Are all pseudoscalars secretly Goldstone bosons?

The two theories, namely the ``gradient model'' $\partial_\mu\pi \bar{\Psi}\gamma^5\gamma^\mu\Psi$ and the Yukawa model $g\pi\bar{\Psi}\gamma^5\Psi$ (both with a massive $\Psi$), are definitely not equivalent. They have different symmetries, spectrum and scattering amplitudes, hence are physically distinct theories. The main mistake that you (the OP) are doing is using the free equations of motion for the fermions, but that's ok only for the external legs and not for the virtual ones that enter e.g. in the one-loop calculation of the $\pi$ mass, or as I'll show below in a scattering amplitude with an intermediate virtual $\psi$ exchanged. (The mistake that Cosmas Zachos was doing in his earlier answer and that in part is still doing in the marginally improved answer is explained in my comments to his answer, I will not repeat it here).

The gradient model is indeed invariant under $\pi\rightarrow \pi+const$ which clearly forbids a mass term for $\pi$. This isn't the case for the Yukawa model where a bare mass is needed to remove the quadratic divergent mass generated by the fermion loops. A physical pole mass is therefore generically non-zero, barring fine-tuning.

More importantly, Goldstone bosons (GB's) aren't just massless particles, they have various special features. For example, soft GBs (that is the limit of vanishing $\pi$-momentum) give vanishing scattering amplitudes (the so-called Adler zero condition). This is realized for the gradient theory but not for the Yukawa theory. Let's see this in more detail looking at a physical scattering amplitude $\pi\Psi\rightarrow \pi\Psi$. For the Yukawa theory one has $$ M^{Yukawa}_{\pi\Psi\rightarrow\pi\Psi}=-g^2 \left[\bar{u}(p_2^\prime)\frac{i(\gamma_\alpha p_1^\alpha+\gamma_\alpha p_2^\alpha-m)}{s-m^2+i\epsilon}u(p_2)+\mbox{crossed diag.}\right] $$ for $\pi(p_1)\Psi(p_2)\rightarrow\pi(p_1^\prime)\Psi(p_2^\prime)$. The $\gamma^5$ have been moved around and simplified with the numerator of the fermion propagator, i.e. $\gamma^5i(\gamma_\alpha p_1^\alpha+\gamma_\alpha p_2^\alpha+m)\gamma^5=-i(\gamma_\alpha p_1^\alpha+\gamma_\alpha p_2^\alpha-m)$. We could have simplified the numerator using $\gamma_\alpha p_2^\alpha u(p_2)=m u(p_2)$, where $m$ is the fermion mass, but it's more convenient this form in the following. There is an s-channel contribution, explicitly displayed, along with a crossed diagram that we do not display explicitly.

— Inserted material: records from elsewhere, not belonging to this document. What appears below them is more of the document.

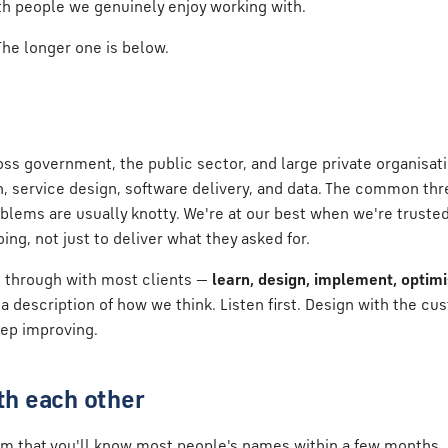
th people we genuinely enjoy working with.
 The longer one is below.
ss government, the public sector, and large private organisat
on, service design, software delivery, and data. The common thre
blems are usually knotty. We're at our best when we're truste
ing, not just to deliver what they asked for.
 through with most clients —
learn, design, implement, optim
description of how we think. Listen first. Design with the cu
eep improving.
h each other
m that you'll know most people's names within a few months.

(disclaimer: I am doing this calculation by hand on an Ipad, I hope it is not grossly incorrect :-), although factors of 2 and minus signs are most likely off)

This $M^{Yukawa}_{\pi\Psi\rightarrow\pi\Psi}$ doesn't vanish for $p_1\rightarrow 0$ because, even though the numerator goes to zero (namely $\gamma_\alpha p_1^\alpha+\gamma_\alpha p_2^\alpha-m)u(p_2)=\gamma_\alpha p_1^\alpha u(p_2)\rightarrow 0$), so does the denominator at the same rate ($s-m^2=2p_{1\alpha} p_2^\alpha\rightarrow0$; here I am assuming that we have tuned the spectrum to be the same, that is the $\pi$ mass in the Yukawa model has been tuned to zero by hand, otherwise the numerator wouldn't even vanish and the comparison between the two models would make no sense).

On the other hand, for the gradient theory we get $$ M^{gradient}_{\pi\Psi\rightarrow\pi\Psi}=\frac{1}{f^2}\left[\bar{u}(p_2^\prime)\frac{i(\gamma_\alpha p_1^\alpha+\gamma_\alpha p_2^\alpha-m)^3}{s-m^2+i\epsilon}u(p_2)+\mbox{crossed diag.}\right]\rightarrow 0 $$ which is not only different (hence the two theories are physically distinct, period) but it gives a vanishing amplitude in the GB soft limit $p_1\rightarrow 0$ since the numerator can be written as $i\bar{u}(p_2^\prime)(\gamma_\alpha p_1^\alpha+\gamma_\alpha p_2^\alpha-m)^3u(p_2)=i\bar{u}(p_2^\prime)\gamma_\alpha p_1^{\prime\alpha}(\gamma_\beta p_1^\beta+\gamma_\beta p_2^\beta-m)(\gamma_\gamma p_1^\gamma)u(p_2)$, and for momentum conservation $p_1^\prime\rightarrow 0$ too.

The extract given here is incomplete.